Agnes chose to leave the dining room. A hellish day, which started with a visit by the police-cretins and bunglers, he had called the two constables-and then that devastating phone call, God knows from whom, about that German Svimmel, or whatever his name was.
She stared at the golden-yellow scrambled eggs and the sausage from Tuscany. A salad of arugula, tomato, and cucumber in a bowl, with a few splashes of olive oil. A bottle of mineral water. Linen napkin. Knife and fork.
She sat down at the kitchen table and ate her own food. He can sit there and shout at himself in the dining room, she thought.
Soon he would get dizzy and need help getting up and making his way to the library. As a substitute for lunch she would fix tea, toast a few slices of bread, one with salami and one with soft cheese, which he would put away muttering, and then take a nap on the couch, even if he stubbornly insisted that he didn’t sleep, only “closed his eyes to think better.”
Although his fury unjustly affected her she felt a certain satisfaction. Or downright schadenfreude.
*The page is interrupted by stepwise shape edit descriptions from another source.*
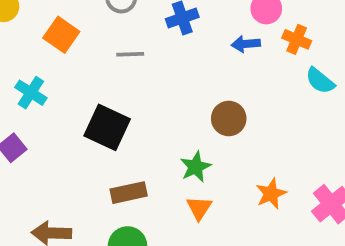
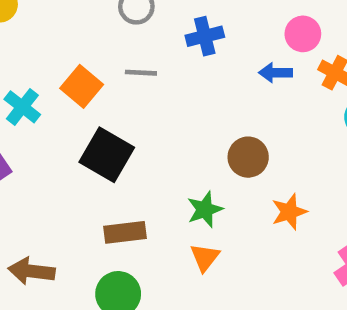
orange square: (61, 35) -> (82, 86), moved
orange star: (271, 194) -> (289, 212), moved

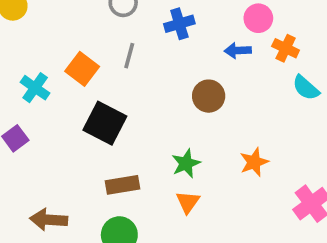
gray line: (141, 73) -> (129, 56), turned -75
brown circle: (248, 157) -> (209, 96), moved

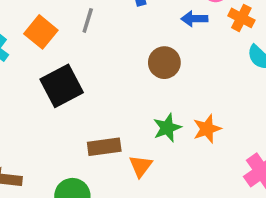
black square: (105, 123) -> (62, 86), turned 33
green star: (186, 163) -> (167, 128), moved
brown rectangle: (123, 185) -> (104, 147), moved

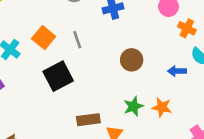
blue arrow: (194, 19) -> (177, 71), moved
gray line: (88, 20) -> (77, 40), moved, turned -36
orange star: (207, 129) -> (162, 107), turned 30

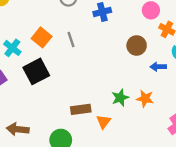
brown circle: (132, 60) -> (137, 45), moved
black square: (58, 76) -> (36, 71), moved

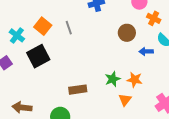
orange triangle: (103, 122) -> (125, 100), moved

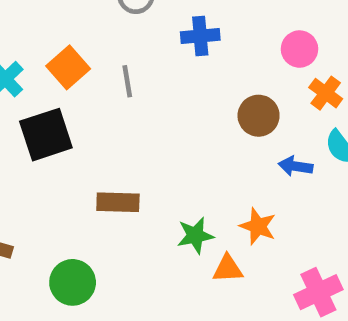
green star: (113, 79) -> (195, 235), moved
brown rectangle: (78, 90) -> (118, 202), moved
orange triangle: (125, 100) -> (228, 269), turned 40

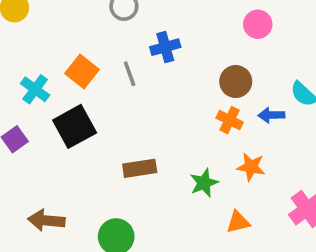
blue cross: (200, 36) -> (165, 47), moved
orange cross: (326, 93) -> (230, 120), moved
orange triangle: (228, 269) -> (238, 222), moved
The last few days he had been wakened out of the increasingly gentle rut that had come to mark both him and the house in recent years. The gradual winding down of the pace had occured, without her actually reflecting on it that much. The time of big gestures was over. Then came the news about the prize and everything changed. The professor was altered beyond recognition or, rather, he resumed his old form, but without the potency and energy of middle age. He became a whining, sometimes shaky old bag of bones that stamped around the house. It seemed as if he was searching for something, rummaging about, moving things that had stood unmoved for decades, except during her own intermittent dusting. He picked up and inspected objects as if he had never seen them before. In the study he took out papers whose print had faded long ago. He had even gone down into the cellar on his own, God knows why.
Every now and then he shouted for her and wanted her to help him, most recently with some boxes that had been shoved in under a table in a room on the top floor, a room that no one had set foot in for years.
“Pull them out,” he ordered.
He was sitting on a piano bench, breathing heavily through his nose. His skinny, veined hands rested on the edge of the table.
“Why is that?” she ventured to ask.
“There are papers,” he said curtly. “Don’t babble so much, just pull out the boxes.”
When an hour or so later she went up to check that everything was fine he was sitting leaned over quantities of letters spread out all over the table. He had pulled up a floor lamp whose sharp glow lit up the scene: an old man who when she peeked into the room twisted his body and set his arms on the table, as if to conceal what he was occupied with.
He wanted afternoon tea, but after to be left in peace. “Not a lot of running around,” he said. A few envelopes had fallen on the floor and when she bent down to pick them up he had shoved her and shouted, “Leave it be.”